Rachel mengangguk, meskipun perasaan aman itu masih jauh dari jangkauan. "Aku tahu," bisiknya pelan, matanya masih terpaku pada jendela. "Tapi aku tidak merasa begitu."

Marta mendekat, duduk di tepi tempat tidur, menggenggam tangan Rachel dengan lembut. "Kau akan sembuh, Rachel. Pelarian ini adalah langkah pertama. Ini bukan akhir, tetapi kau telah memulai sesuatu yang besar. Daniel tidak akan bisa menyakitimu lagi."

Kata-kata Marta seperti angin sejuk di tengah panas yang menyengat, namun tetap, bayang-bayang Daniel terasa begitu nyata. Setiap malam sejak pelariannya, Rachel terbangun dalam mimpi buruk yang sama—Daniel menemukannya, membawanya kembali ke rumah mereka, di mana dinding-dindingnya menjadi jeruji penjara yang tak terlihat. Tapi di tengah ketakutan itu, ada juga rasa lega, sebuah percikan harapan bahwa mungkin, hanya mungkin, dia akan bebas.

Di kafe kecil yang tersembunyi di sudut kota, Sophie dan Emma duduk berhadapan. Udara di antara mereka terasa berat, dipenuhi oleh rahasia yang hanya mereka yang tahu. Cangkir teh di depan Sophie masih mengepulkan uap, tetapi dia tak menyentuhnya. Tatapan matanya tertuju pada meja kayu di depannya, seolah kata-kata yang ingin ia ucapkan tersangkut di tenggorokannya.

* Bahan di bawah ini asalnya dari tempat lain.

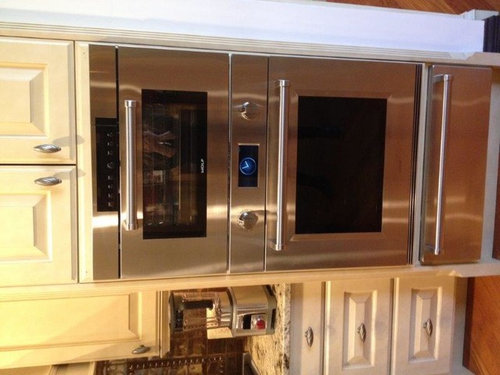 What are the coordinates of `convection oven` in the screenshot? It's located at (175, 182).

"Rachel sudah aman," ucap Emma, memulai percakapan, meski suaranya terdengar tak yakin. "Dia mengirim pesan tadi pagi. Tapi dia masih takut. Dia bilang dia merasa seperti Daniel akan menemukannya kapan saja."

Sophie mengangguk pelan, matanya mengangkat sedikit untuk menatap Emma. "Aku tahu perasaannya. Ketakutan itu takkan hilang begitu saja. Bahkan setelah aku berbicara dengan polisi tentang Michael dan Lila, aku masih merasa seperti ada yang terus membayangi."

Emma menghela napas, tangannya menggenggam cangkir kopi di depannya erat-erat, seolah kehangatan dari cangkir itu bisa menenangkan perasaannya yang kacau. "Sophie, apa yang kita lakukan ini... ini berbahaya. Aku mulai merasakan ketakutan yang sama. Bagaimana jika Daniel tahu aku yang membantu Rachel? Bagaimana jika dia menemukan cara untuk membalas?"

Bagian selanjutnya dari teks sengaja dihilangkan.